Dort stellte man einiges fest, allerdings nichts, was so schwerwiegend war, dass ein Aufenthalt in einem Krankenhausbett notwendig geworden wäre. Wenn es nicht absolut notwendig war, nahm man nur ungern jemanden stationär auf. Seine inneren Organe waren unverletzt geblieben, und die äußeren Verletzungen wurden versorgt, wobei sich der junge Arzt, der mit einem ziemlich langen Instrument in der seltsamen gelbbraunen Schmiere stocherte, die auf den meisten Wunden lag, wunderte.
»Was ist denn das?«
»Wundharz.«
»Harz?«
»Ja.«
»Aha? Seltsam.«
»Was denn?«
»Nun, die Wundränder verheilen auffallend schnell.«
»Ach ja?«
Was glaubte der Kerl eigentlich? Dass nur Ärzte etwas von Heilmitteln verstanden?

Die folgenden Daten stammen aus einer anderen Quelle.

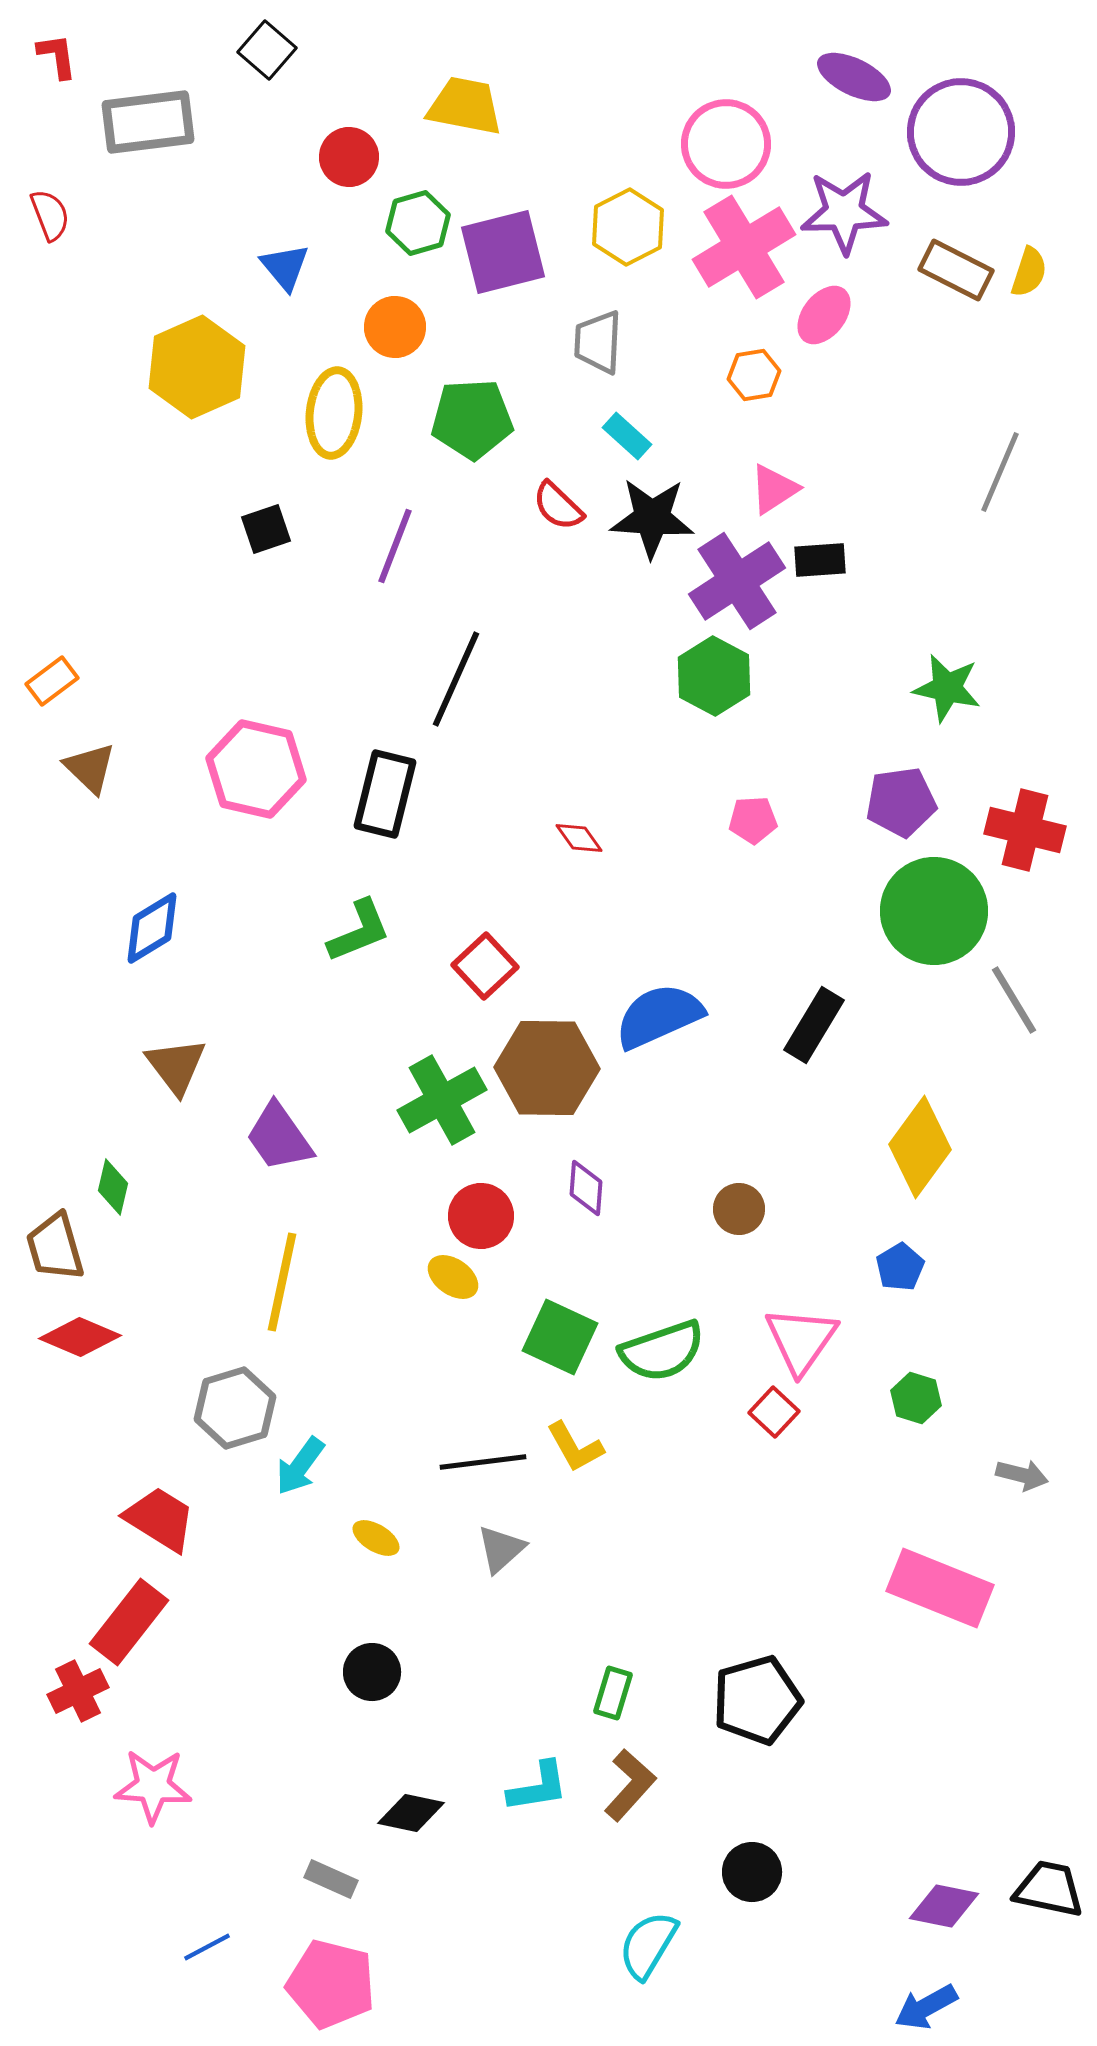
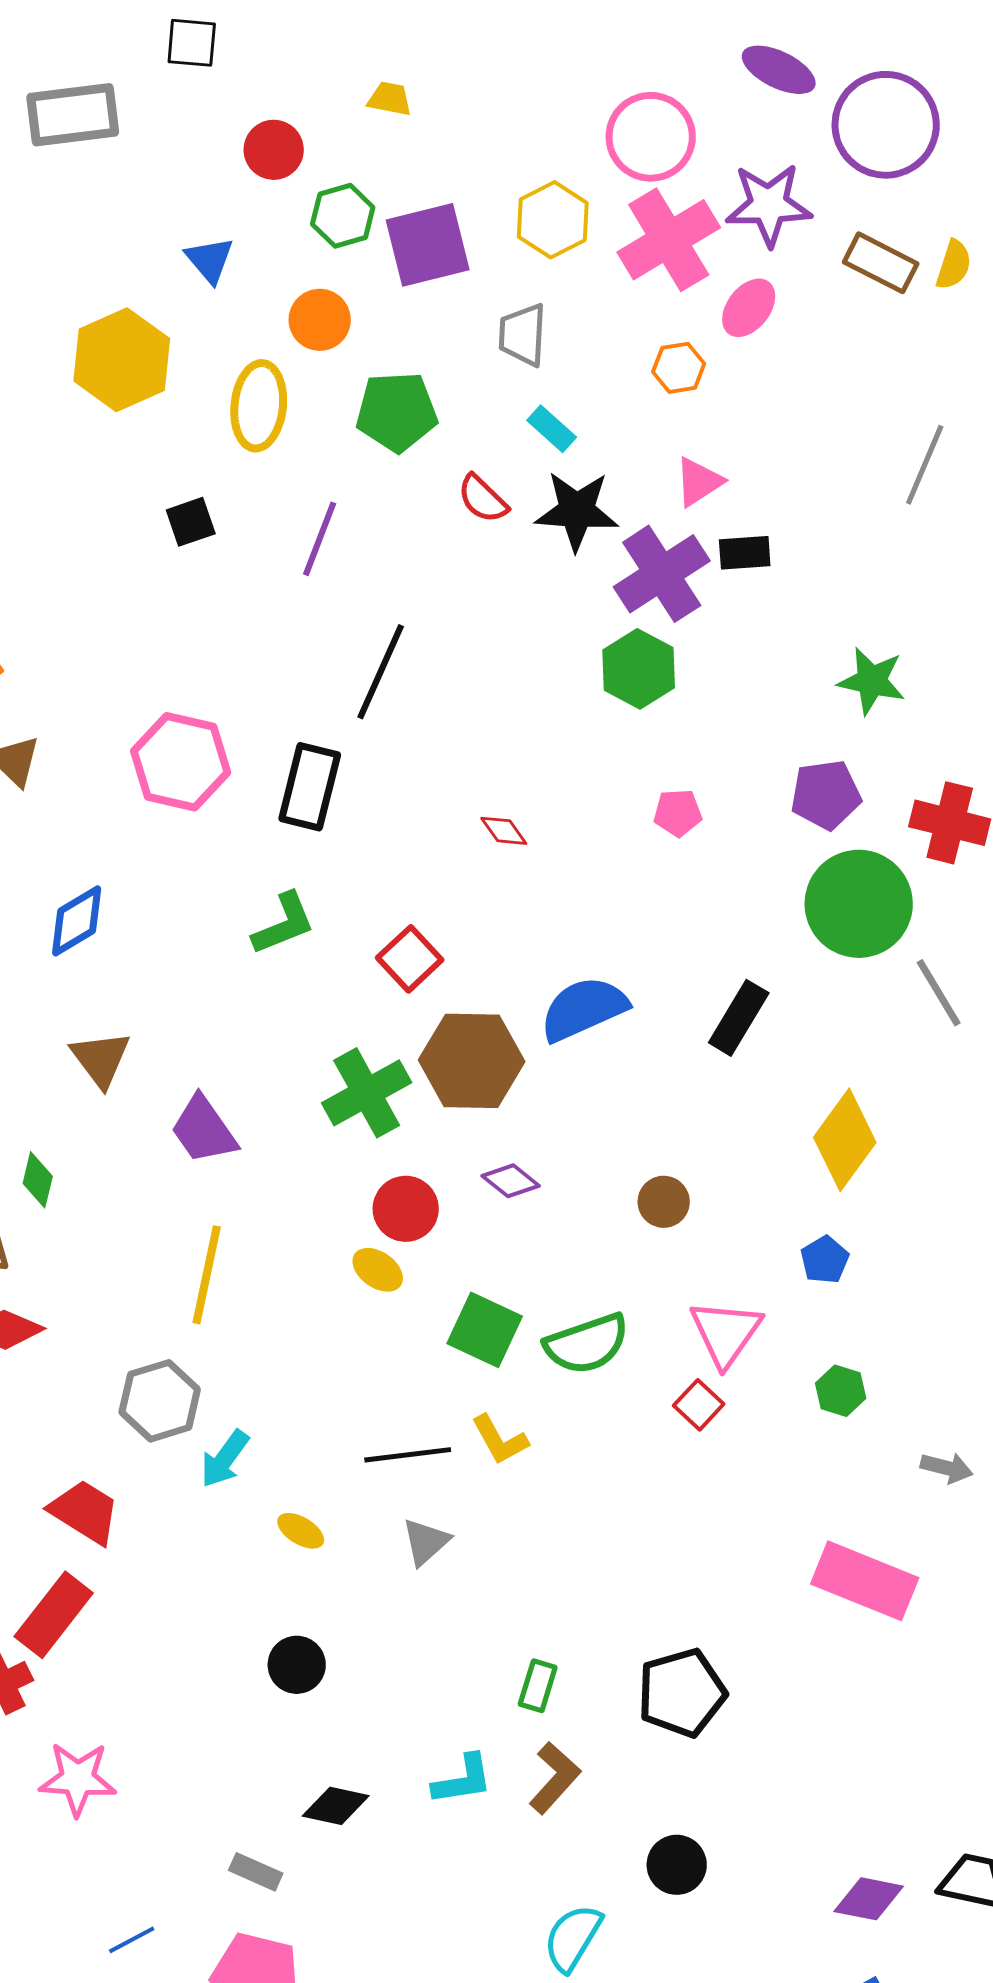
black square: (267, 50) -> (192, 43), turned -36
yellow trapezoid: (465, 106) -> (390, 99), size x0.6
purple diamond: (586, 1188) -> (511, 1181), turned -56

»Kann man das irgendwo kaufen?«
»Nein.«
Stilton bekam einen neuen und sauberen Verband um den Kopf und verließ das Gebäude mit einem Rezept für Medikamente, die er niemals abholen würde. Auf der Straße tauchten wieder die Bilder in seinem Kopf auf. Die Bilder blutiger, gehetzter kleiner Jungen, die in Käfigen miteinander kämpften. Widerwärtige Bilder. Er verdrängte sie und dachte an den Nerz. Der kleine Tausendsassa hatte ihm tatsächlich mehr oder weniger das Leben gerettet. Wenn er die restliche Nacht draußen in Årsta liegen geblieben wäre, hätte die Sache richtig übel ausgehen können. Der Nerz hatte ihn nach Hause gebracht, ihn eingesalbt und zugedeckt.

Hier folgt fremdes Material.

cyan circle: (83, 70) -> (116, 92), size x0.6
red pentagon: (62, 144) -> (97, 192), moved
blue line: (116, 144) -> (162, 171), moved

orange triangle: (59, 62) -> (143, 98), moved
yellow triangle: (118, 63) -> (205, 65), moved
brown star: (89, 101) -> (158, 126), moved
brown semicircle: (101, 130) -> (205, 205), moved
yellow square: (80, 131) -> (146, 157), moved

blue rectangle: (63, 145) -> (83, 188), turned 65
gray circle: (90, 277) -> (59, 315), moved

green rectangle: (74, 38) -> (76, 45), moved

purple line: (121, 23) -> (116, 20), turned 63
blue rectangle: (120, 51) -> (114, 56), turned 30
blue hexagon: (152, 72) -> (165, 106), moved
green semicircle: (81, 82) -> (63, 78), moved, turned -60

Ich hoffe, sie hat ihn mitgenommen, dachte Stilton.
»Haben Sie ihn mitgenommen?«
»Wen?
»Den Nerz? Letztens?«
Olivia hatte angerufen, als Stilton im Zentrum der Stadtmission stand. Er versuchte, ein paar neue Kleider für sich zu finden. Die alten waren ziemlich blutverschmiert.
»Nein«, sagte sie.
»Warum nicht?«
»Wie geht es Ihnen?«
»Warum haben Sie ihn nicht mitgenommen?«
»Er wollte zu Fuß gehen.«
Unsinn, dachte Stilton. Wahrscheinlich waren sie schon einen halben Meter von der Tür entfernt aneinandergeraten. Er wusste nur zu gut, wie der Nerz manchmal sein konnte, und das Wenige, was er von Rönning gesehen hatte, sagte ihm, dass das nichts für sie war.

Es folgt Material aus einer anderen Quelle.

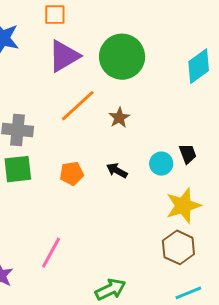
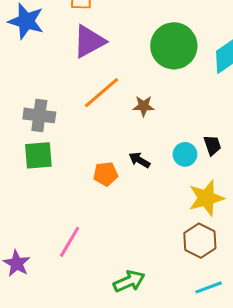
green circle: (122, 57) -> (174, 46), moved
brown star: (119, 118) -> (144, 106), turned 30
orange pentagon: (72, 173) -> (106, 174), moved

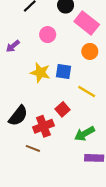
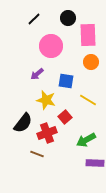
pink rectangle: (87, 23) -> (88, 35), turned 50
pink circle: (48, 35) -> (51, 46), size x1.5
purple arrow: (13, 46) -> (37, 74), moved
yellow star: (40, 73) -> (46, 100), moved

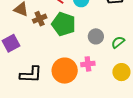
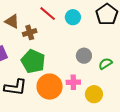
green pentagon: (64, 24) -> (33, 61), moved
yellow circle: (121, 72) -> (94, 94), moved

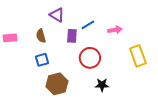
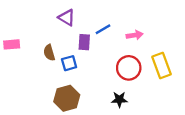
brown semicircle: (41, 36) -> (49, 53), moved
red circle: (90, 58) -> (129, 68), moved
blue square: (42, 60) -> (69, 63), moved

»Was wollen Sie?«, fragte er. »Ich habe gedacht, wir wären fertig miteinander.«
»Erinnern Sie sich noch an das, was ich Ihnen im Wohnwagen von meinem Besuch auf Nordkoster erzählt habe, von einem Mann, der dort aufgetaucht ist, erst oben am Ufer und dann bei meiner Hütte?«
»Ja. Und?«
Olivia erzählte, was sie nur zehn Minuten vorher auf einer Nachrichtenseite im Internet gesehen und ihr Herz zum Pochen gebracht hatte. Als sie fertig war, sagte Stilton: »Das müssen sie demjenigen erzählen, der die Ermittlungen in dem Mordfall leitet.«
*
Die Frau, die in dem Mordfall die Ermittlungen leitete, saß dem früheren Kompagnon des ermordeten Nils Wendt in einer Lobby im zweiten Stock des Bürogebäudes am Sveavägen gegenüber. Magnuson hatte ihr zehn Minuten zugebilligt. Danach müsse er dringend in eine Besprechung, hatte er behauptet. Mette Olsäter kam direkt zur Sache.